Gerade bei Produktänderungen ist das Risiko hoch, dass obsoletes Material entsteht, da teilweise bereits schon initiierte Planungsvorgänge betroffen sind, wie z. B. Druck, Lieferung und Lagerung von Verpackungsmaterial. Für den Produktänderungsprozess muss daher klar festgelegt werden:

  • die Art der möglichen Änderungstypen (Kundenanforderungen, Produktverbesserung, …),
  • die Rollen und Zuständigkeiten je Änderungstyp,
  • eindeutige Geschäftsregeln je Änderungstyp,
  • ein Workflow zum Steuern und Überwachen der Abarbeitung des Änderungsprozesses,
  • eine klare Dokumentation und Kommunikation des Prozesses sowie die Einbettung in die durchgängige Planung.
Abbildung 2: Enge Zusammenarbeit mit dem Kunden reduziert Materialverluste
Abbildung 2: Enge Zusammenarbeit mit dem Kunden reduziert Materialverluste

Auch der Produktauslauf führt häufig zu Materialverlusten, da ein bestimmtes Produkt zu einem festgegebenen Termin unter Aufrechterhaltung höchster Lieferbereitschaft auf Bestand null reduziert werden muss. Dies alleine ist sicher schon eine schwierige planerische Aufgabe. Erschwerend kommt hinzu, dass eine enge Synchronisierung des Auslaufs von Produkt und Primärpackmittel notwendig ist, was sich z. B. aufgrund der vorgegebenen Mindestbestellmengen bei den Packmitteln als sehr schwierig erweist.

Zusätzlich kann es vorkommen, dass ein angekündigter Auslauftermin kundenseitig verschoben wird. Auch in diesem Falle muss die Planung zur Aufrechterhaltung der geforderten Lieferbereitschaft handeln und sowohl Vormaterial als auch Fertigerzeugnisse nachbevorraten. Das führt in der Folge immer wieder zu Restbeständen.

Hier ist es besonders hilfreich, die bereits bestehende enge Partnerschaft mit den Kunden weiter auszubauen und auf der anderen Seite im Rahmen der Lieferantenintegration eine möglichst enge Einbindung insbesondere der Packmittellieferanten zu realisieren – denn so lässt sich die Entstehung von Altware verhindern und damit die Materialeffizienz weiter steigern.

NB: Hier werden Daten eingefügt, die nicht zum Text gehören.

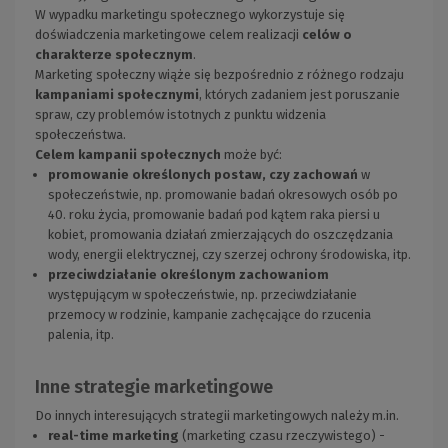
W wypadku marketingu społecznego wykorzystuje się
doświadczenia marketingowe celem realizacji
celów o
charakterze społecznym
.
Marketing społeczny wiąże się bezpośrednio z różnego rodzaju
kampaniami społecznymi
, których zadaniem jest poruszanie
spraw, czy problemów istotnych z punktu widzenia
społeczeństwa.
Celem kampanii społecznych
może być:
promowanie określonych postaw, czy zachowań
w
społeczeństwie, np. promowanie badań okresowych osób po
40. roku życia, promowanie badań pod kątem raka piersi u
kobiet, promowania działań zmierzających do oszczędzania
wody, energii elektrycznej, czy szerzej ochrony środowiska, itp.
przeciwdziałanie określonym zachowaniom
występującym w społeczeństwie, np. przeciwdziałanie
przemocy w rodzinie, kampanie zachęcające do rzucenia
palenia, itp.
Inne strategie marketingowe
Do innych interesujących strategii marketingowych należy m.in.
real-time marketing
(marketing czasu rzeczywistego) -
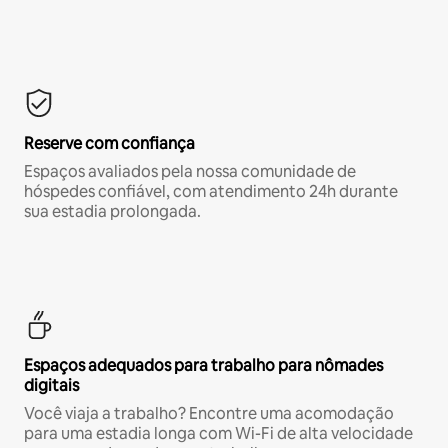
Reserve com confiança
Espaços avaliados pela nossa comunidade de
hóspedes confiável, com atendimento 24h durante
sua estadia prolongada.
Espaços adequados para trabalho para nômades
digitais
Você viaja a trabalho? Encontre uma acomodação
para uma estadia longa com Wi-Fi de alta velocidade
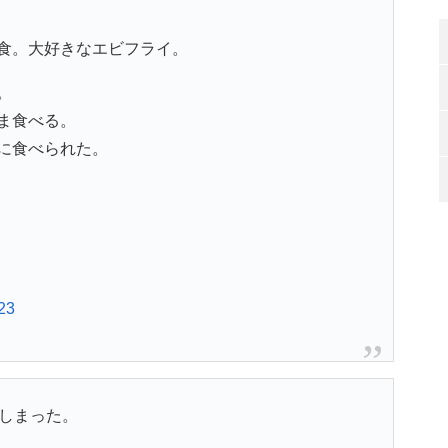
食。大好きなエビフライ。
。
ま食べる。
に食べられた。
23
てしまった。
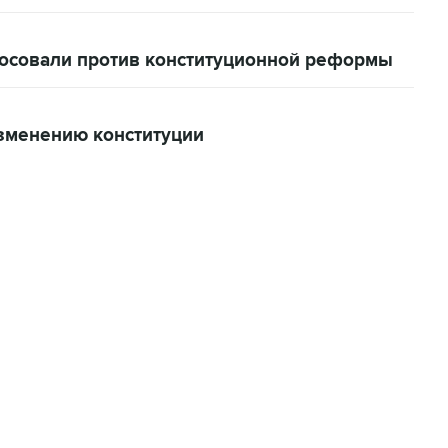
осовали против конституционной реформы
зменению конституции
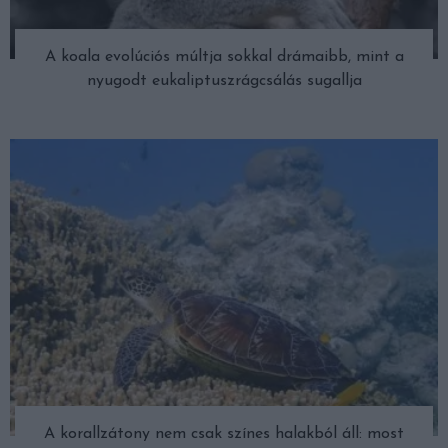
A koala evolúciós múltja sokkal drámaibb, mint a
nyugodt eukaliptuszrágcsálás sugallja
A korallzátony nem csak színes halakból áll: most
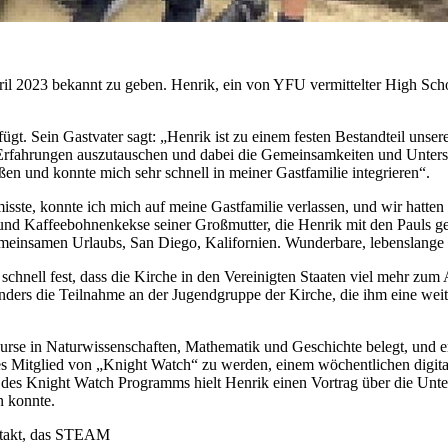
il 2023 bekannt zu geben. Henrik, ein von YFU vermittelter
High Sch
efügt. Sein Gastvater sagt: „Henrik ist zu einem festen Bestandteil un
ren Erfahrungen auszutauschen und dabei die Gemeinsamkeiten und Unte
ßen und konnte mich sehr schnell in meiner Gastfamilie integrieren“.
isste, konnte ich mich auf meine Gastfamilie verlassen, und wir hatten
 und Kaffeebohnenkekse seiner Großmutter, die Henrik mit den Pauls gen
emeinsamen Urlaubs, San Diego, Kalifornien. Wunderbare, lebenslange 
 schnell fest, dass die Kirche in den Vereinigten Staaten viel mehr zum A
onders die Teilnahme an der Jugendgruppe der Kirche, die ihm eine we
rse in Naturwissenschaften, Mathematik und Geschichte belegt, und erz
es Mitglied von „
Knight Watch
“ zu werden, einem wöchentlichen digit
 des
Knight Watch
Programms hielt Henrik einen Vortrag über die Unt
n konnte.
ontakt, das STEAM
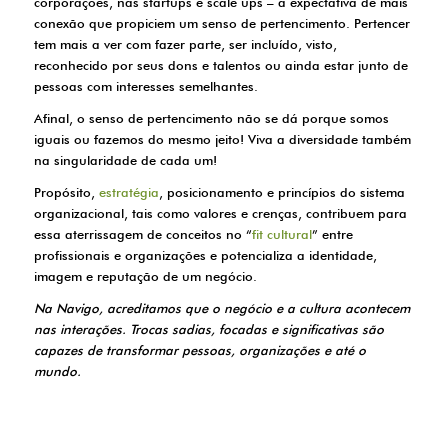
corporações, nas startups e scale ups – a expectativa de mais
conexão que propiciem um senso de pertencimento. Pertencer
tem mais a ver com fazer parte, ser incluído, visto,
reconhecido por seus dons e talentos ou ainda estar junto de
pessoas com interesses semelhantes.
Afinal, o senso de pertencimento não se dá porque somos
iguais ou fazemos do mesmo jeito! Viva a diversidade também
na singularidade de cada um!
Propósito,
estratégia
, posicionamento e princípios do sistema
organizacional, tais como valores e crenças, contribuem para
essa aterrissagem de conceitos no “
fit cultural
” entre
profissionais e organizações e potencializa a identidade,
imagem e reputação de um negócio.
Na Navigo, acreditamos que o negócio e a cultura acontecem
nas interações. Trocas sadias, focadas e significativas são
capazes de transformar pessoas, organizações e até o
mundo.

Systemunterstützung forcieren
Das Projekt hat gezeigt, dass für eine höhere Materialeffizienz auch die Möglichkeiten der Systemunterstützung besser genutzt werden müssen. Daher werden die vorhandenen Systeme zukünftig im Hinblick auf einen durchgängigen Gesamtplanungsprozess weiterhin hochgradig integriert und für ein Maximum an Transparenz sorgen. Der manuelle Aufwand in Planung und Disposition wird sich deutlich reduzieren. Gerade in der Disposition werden so die Freiräume geschaffen, um sich intensiv mit den wirklichen „Problemfällen“ befassen zu können.

Fazit
Die Clean&Prim KG hat nicht nur eine sehr materialintensive Fertigung, sondern sie geht mit den eingesetzten zum Teil sehr hochwertigen Grundstoffen auch äußerst bewusst um. Ein effizienter Umgang mit immer knapper werdenden Rohstoffen gehört einerseits zur Unternehmensphilosophie und bietet andererseits wirtschaftliche Vorteile. Im Rahmen des Materialeffizienzprojektes mit der Abels & Kemmner GmbH konnte die Clean&Prim KG ihre bereits gute Materialeffizienz verbessern und wird diese Strategie anhand der Projektergebnisse auch weiter fortsetzen.

* Name aus Gründen des Wettbewerbs geändert.